Gli investimenti fissi sono la parte strategica, l'anima, il centro motore di un sistema economico. Quattro anni sono un periodo di tempo di lunghezza considerevole per esprimere un giudizio abbastanza valido sulla prospettiva del futuro prossimo.
D'altra parte, che c'è d'aspettarsi? Quando disporremo anche dei dati relativi ai due anni ultimi, il 1975 e il 1976, le risultanze del quadriennio 71-74 non potranno che far registrare un aggravamento ulteriore della posizione del Mezzogiorno.
Il 1975 e il 1976 sono stati gli anni dell'accentuazione inflazionistica più forte; sono stati gli anni in cui di fatto ha avuto inizio la riconversione almeno delle grandi imprese. Inflazione e riconversione sono altrettante spinte, potenti, contro il Mezzogiorno: l'inflazione, perché così vuole !a logica dei rapporti tra la sezione forte e la sezione debole di un sistema economico; la riconversione, perché di fatto è stata lasciata all'iniziativa dei più forti, ed anche perché partiti e Parlamento hanno troppo facilmente accettato che alla riconversione non si potesse dare un'impostazione meridionalistica e a tale accettazione hanno ispirato le misure legislative da adottare, dopo un lungo e travagliato iter, per promuovere la riconversione stessa.
E' consapevole di ciò, delle implicazioni gravissime dei dati a cui ci siamo riferiti, la nostra classe politica? E' possibile sperare che un grido di allarme la possa richiamare ad una riconsiderazione immediata e drastica del suo impegno per il Mezzogiorno? E' lecito attendersi che i problemi della disoccupazione giovanile e tutti quelli dell'intervento pubblico nella vita economica del Paese e la politica economica tutta del governo ricevano una qualche sterzata in senso meridionalistico, che dia un senso più concreto e, soprattutto, un senso immediato al molto parlare che tutti - dal governo ai sindacati. dai partiti alla pubblica amministrazione, dagli studiosi ai pubblicisti - facciamo di Mezzogiorno e di impegno per il Mezzogiorno?
E, giacché abbiamo accennato ad un grido di allarme, bisogna aggiungere che nel Mezzogiorno esso riguarda oggi soprattutto Napoli e la Campania.

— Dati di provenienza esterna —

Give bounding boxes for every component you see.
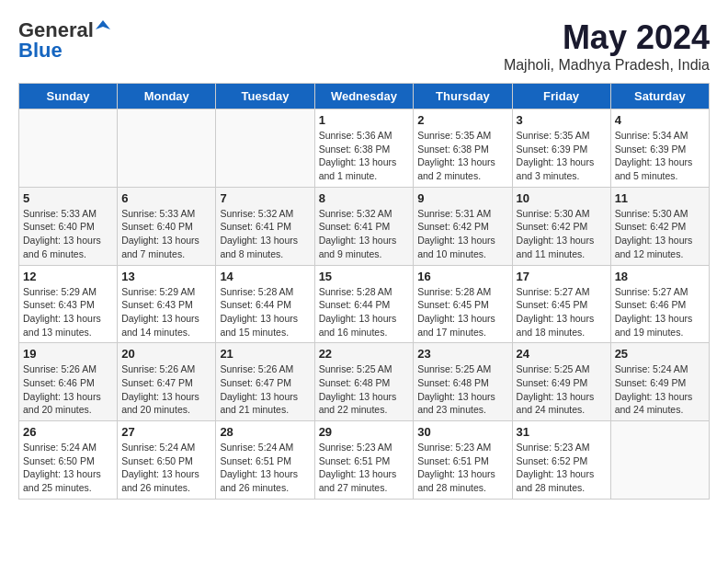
day-number: 25: [615, 347, 705, 361]
day-info: Sunrise: 5:33 AMSunset: 6:40 PMDaylight:…: [121, 207, 211, 261]
day-number: 2: [417, 113, 507, 127]
calendar-cell: 28Sunrise: 5:24 AMSunset: 6:51 PMDayligh…: [216, 421, 314, 500]
calendar-cell: 6Sunrise: 5:33 AMSunset: 6:40 PMDaylight…: [118, 187, 216, 265]
calendar-cell: 21Sunrise: 5:26 AMSunset: 6:47 PMDayligh…: [216, 343, 314, 421]
calendar-cell: 5Sunrise: 5:33 AMSunset: 6:40 PMDaylight…: [19, 187, 118, 265]
calendar-cell: 7Sunrise: 5:32 AMSunset: 6:41 PMDaylight…: [216, 187, 314, 265]
calendar-cell: 8Sunrise: 5:32 AMSunset: 6:41 PMDaylight…: [314, 187, 414, 265]
day-info: Sunrise: 5:35 AMSunset: 6:38 PMDaylight:…: [417, 129, 507, 183]
day-info: Sunrise: 5:25 AMSunset: 6:49 PMDaylight:…: [517, 362, 607, 417]
day-info: Sunrise: 5:36 AMSunset: 6:38 PMDaylight:…: [319, 129, 410, 183]
weekday-header-monday: Monday: [118, 84, 216, 109]
calendar-cell: [216, 109, 314, 188]
day-number: 4: [615, 113, 705, 127]
day-info: Sunrise: 5:25 AMSunset: 6:48 PMDaylight:…: [417, 362, 507, 417]
svg-marker-0: [96, 20, 110, 29]
day-info: Sunrise: 5:27 AMSunset: 6:45 PMDaylight:…: [517, 285, 607, 339]
day-info: Sunrise: 5:35 AMSunset: 6:39 PMDaylight:…: [517, 129, 607, 183]
day-info: Sunrise: 5:31 AMSunset: 6:42 PMDaylight:…: [417, 207, 507, 261]
day-info: Sunrise: 5:23 AMSunset: 6:51 PMDaylight:…: [319, 441, 410, 495]
day-info: Sunrise: 5:27 AMSunset: 6:46 PMDaylight:…: [615, 285, 705, 339]
calendar-cell: 2Sunrise: 5:35 AMSunset: 6:38 PMDaylight…: [414, 109, 512, 188]
calendar-cell: 30Sunrise: 5:23 AMSunset: 6:51 PMDayligh…: [414, 421, 512, 500]
weekday-header-tuesday: Tuesday: [216, 84, 314, 109]
day-info: Sunrise: 5:24 AMSunset: 6:50 PMDaylight:…: [121, 441, 211, 495]
calendar-cell: 20Sunrise: 5:26 AMSunset: 6:47 PMDayligh…: [118, 343, 216, 421]
calendar-cell: 9Sunrise: 5:31 AMSunset: 6:42 PMDaylight…: [414, 187, 512, 265]
calendar-cell: [118, 109, 216, 188]
day-info: Sunrise: 5:29 AMSunset: 6:43 PMDaylight:…: [23, 285, 113, 339]
logo-blue-text: Blue: [18, 39, 63, 62]
calendar-cell: [19, 109, 118, 188]
day-number: 28: [220, 425, 310, 439]
calendar-cell: 23Sunrise: 5:25 AMSunset: 6:48 PMDayligh…: [414, 343, 512, 421]
day-number: 12: [23, 270, 113, 283]
month-title: May 2024: [504, 18, 710, 57]
day-number: 3: [517, 113, 607, 127]
weekday-header-friday: Friday: [512, 84, 610, 109]
calendar-cell: 11Sunrise: 5:30 AMSunset: 6:42 PMDayligh…: [610, 187, 709, 265]
day-info: Sunrise: 5:26 AMSunset: 6:47 PMDaylight:…: [121, 362, 211, 417]
day-number: 10: [517, 191, 607, 205]
day-number: 19: [23, 347, 113, 361]
calendar-week-1: 1Sunrise: 5:36 AMSunset: 6:38 PMDaylight…: [19, 109, 710, 188]
calendar-cell: 4Sunrise: 5:34 AMSunset: 6:39 PMDaylight…: [610, 109, 709, 188]
day-number: 9: [417, 191, 507, 205]
day-info: Sunrise: 5:23 AMSunset: 6:51 PMDaylight:…: [417, 441, 507, 495]
day-info: Sunrise: 5:34 AMSunset: 6:39 PMDaylight:…: [615, 129, 705, 183]
calendar-cell: 25Sunrise: 5:24 AMSunset: 6:49 PMDayligh…: [610, 343, 709, 421]
day-info: Sunrise: 5:33 AMSunset: 6:40 PMDaylight:…: [23, 207, 113, 261]
day-number: 7: [220, 191, 310, 205]
calendar-cell: 14Sunrise: 5:28 AMSunset: 6:44 PMDayligh…: [216, 265, 314, 343]
day-number: 1: [319, 113, 410, 127]
day-number: 21: [220, 347, 310, 361]
calendar-cell: 18Sunrise: 5:27 AMSunset: 6:46 PMDayligh…: [610, 265, 709, 343]
day-number: 5: [23, 191, 113, 205]
day-info: Sunrise: 5:30 AMSunset: 6:42 PMDaylight:…: [615, 207, 705, 261]
day-number: 27: [121, 425, 211, 439]
day-number: 26: [23, 425, 113, 439]
day-number: 13: [121, 270, 211, 283]
day-info: Sunrise: 5:32 AMSunset: 6:41 PMDaylight:…: [220, 207, 310, 261]
calendar-cell: 17Sunrise: 5:27 AMSunset: 6:45 PMDayligh…: [512, 265, 610, 343]
day-info: Sunrise: 5:30 AMSunset: 6:42 PMDaylight:…: [517, 207, 607, 261]
day-number: 18: [615, 270, 705, 283]
day-number: 16: [417, 270, 507, 283]
calendar-cell: 16Sunrise: 5:28 AMSunset: 6:45 PMDayligh…: [414, 265, 512, 343]
logo: General Blue: [18, 18, 112, 63]
day-number: 24: [517, 347, 607, 361]
title-area: May 2024 Majholi, Madhya Pradesh, India: [504, 18, 710, 74]
day-info: Sunrise: 5:28 AMSunset: 6:44 PMDaylight:…: [220, 285, 310, 339]
weekday-header-sunday: Sunday: [19, 84, 118, 109]
calendar-cell: 15Sunrise: 5:28 AMSunset: 6:44 PMDayligh…: [314, 265, 414, 343]
day-info: Sunrise: 5:24 AMSunset: 6:49 PMDaylight:…: [615, 362, 705, 417]
day-number: 29: [319, 425, 410, 439]
day-info: Sunrise: 5:23 AMSunset: 6:52 PMDaylight:…: [517, 441, 607, 495]
calendar-cell: 10Sunrise: 5:30 AMSunset: 6:42 PMDayligh…: [512, 187, 610, 265]
day-number: 11: [615, 191, 705, 205]
calendar-table: SundayMondayTuesdayWednesdayThursdayFrid…: [18, 83, 710, 500]
day-info: Sunrise: 5:26 AMSunset: 6:46 PMDaylight:…: [23, 362, 113, 417]
day-number: 31: [517, 425, 607, 439]
weekday-header-saturday: Saturday: [610, 84, 709, 109]
day-number: 22: [319, 347, 410, 361]
calendar-cell: 26Sunrise: 5:24 AMSunset: 6:50 PMDayligh…: [19, 421, 118, 500]
calendar-week-4: 19Sunrise: 5:26 AMSunset: 6:46 PMDayligh…: [19, 343, 710, 421]
day-info: Sunrise: 5:24 AMSunset: 6:51 PMDaylight:…: [220, 441, 310, 495]
day-number: 6: [121, 191, 211, 205]
weekday-header-thursday: Thursday: [414, 84, 512, 109]
calendar-cell: 27Sunrise: 5:24 AMSunset: 6:50 PMDayligh…: [118, 421, 216, 500]
weekday-header-wednesday: Wednesday: [314, 84, 414, 109]
day-info: Sunrise: 5:24 AMSunset: 6:50 PMDaylight:…: [23, 441, 113, 495]
day-info: Sunrise: 5:28 AMSunset: 6:45 PMDaylight:…: [417, 285, 507, 339]
weekday-header-row: SundayMondayTuesdayWednesdayThursdayFrid…: [19, 84, 710, 109]
page-header: General Blue May 2024 Majholi, Madhya Pr…: [18, 18, 710, 74]
day-number: 23: [417, 347, 507, 361]
calendar-week-2: 5Sunrise: 5:33 AMSunset: 6:40 PMDaylight…: [19, 187, 710, 265]
calendar-cell: 1Sunrise: 5:36 AMSunset: 6:38 PMDaylight…: [314, 109, 414, 188]
day-number: 17: [517, 270, 607, 283]
day-number: 30: [417, 425, 507, 439]
location-text: Majholi, Madhya Pradesh, India: [504, 57, 710, 74]
day-number: 8: [319, 191, 410, 205]
calendar-cell: 31Sunrise: 5:23 AMSunset: 6:52 PMDayligh…: [512, 421, 610, 500]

Questa regione, nelle cifre relative agli investimenti del quadriennio 1971-74, figura regolarmente, e di molto, dietro la Sicilia e dietro la Puglia: 476,7 miliardi per la Sicilia e 391,8 per la Puglia in agricoltura, contro i 255,5 della Campania, (la Sardegna segue con 238,7 miliardi e la Calabria con 236,8); 2493,4 miliardi per la Puglia e 1201,7 per la Sicilia, contro i 954,1 della Campania nell'industria, (la Sardegna ne ha addirittura 1.485,7); e così via.
Del confronto con le singole regioni settentrionali è meglio non parlare: la sola Lombardia ha 4.638,4 miliardi nell'industria, il 21 per cento del totale dell'Italia. Pure, la Campania ha il 10 per cento della popolazione italiana, quasi un quarto della popolazione del Mezzogiorno (comprese le isole), e un quinto di tutta la disoccupazione italiana. Occorre ancora riesumare la parola "dramma"? Che cosa può aspettarsi la Campania nei prossimi anni su questa base di investimenti fissi?
Il tempo perduto non torna più. Ma in politica e nella vita sociale un margine di tempo utile può sempre esserci e, se utilizzato, può significare sempre qualcosa. Ciò che non può essere in alcun modo perdonato è l'inazione, l'inconsapevolezza dei termini reali dei problemi, la sottovalutazione dei pericoli che gli squilibri del Paese e il loro costante aggravarsi alimentano ogni giorno, anche sotto apparenze esteriori di calma. Speriamo di non doverlo ripetere in qualche occasione meno calma, domani o dopodomani.